Les dernières semaines ont rappelé qu’il n’y a pas de consensus sur cette autoroute A31bis. Pensée comme une solution contre le trafic frontalier, sur le point de devenir encore plus insupportable, l’autoroute a fédéré contre elle de nombreuses associations écologiques et locales. Avec un mot d’ordre: l’abandon du projet et son remplacement par de multiples solutions alternatives.

De son côté, la Dreal, actuel maître d’ouvrage jusqu’à la très probable mise en concession du projet, assure que toutes les solutions font partie de la réponse aux problèmes de mobilité des frontaliers, qui effectuent 84% de leurs déplacements en voiture.

“L’A31bis est un des leviers à mettre en place” expliquait Paul Bouzid, du service Transports de la Dreal. “Le train, le covoiturage... Tout est très complémentaire et l’A31bis en fait forcément partie.” “Pas forcément” lui répondaient les opposants au projet.

Trains, bus, télétravail... Tout sauf une nouvelle voie sur l’autoroute, qu’ils voient rapidement saturée. Et qui a surtout de fortes chances d’affecter la commune de Florange, au coeur du tracé. Florange, ville sacrifiée clamaient certains lors des réunions publiques.

Le contournement de Thionville a pour but premier d’éviter la saturation annoncée du secteur de Beauregard. Mais doit aussi et surtout permettre de desservir la vallée de la Fensch, qui attend une solution pour accéder plus facilement à l’autoroute.

“La vallée de la Fensch et Fameck sont habitués aux autoroutes” déclarait Michel Liegbott, maire de Fameck et président d’une agglomération “autrefois prospère” grâce à la sidérurgie. “On a changé d’époque. Et ce qui a changé, c’est le Luxembourg.” L’élu espère surtout une solution pour détourner les véhicules du réseau secondaire.
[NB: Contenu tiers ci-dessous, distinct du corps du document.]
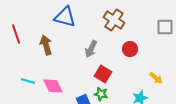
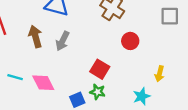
gray arrow: (91, 49) -> (63, 41), moved
yellow arrow: (156, 78) -> (160, 74), turned 64

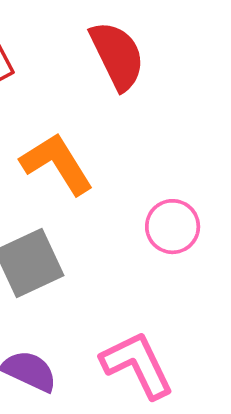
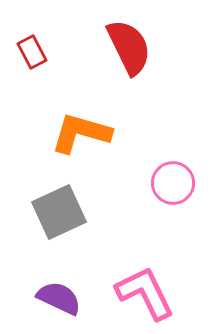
orange L-shape: (57, 164) -> (81, 133), turned -42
Le tracé F4 a sa préférence.

C’est aussi une des attentes de Rémy Dick, maire de Florange: “Il y a des gens qui n’en peuvent plus d’avoir des dizaines de milliers de véhicules sous leurs fenêtres.” Le F5 profond, ou à défaut le tracé F4, lui semblent être des options à privilégier.

Plus au sud, l’Eurométropôle de Metz demande à l’État d’accélérer le projet. Car l’attente sera encore longue: une fois la concertation finie, il faudra encore plusieurs semaines avant que l’État ne décide d’une solution. Et le scénario le plus optimiste prévoit une mise en service de l’A31bis en 2030. Au mieux.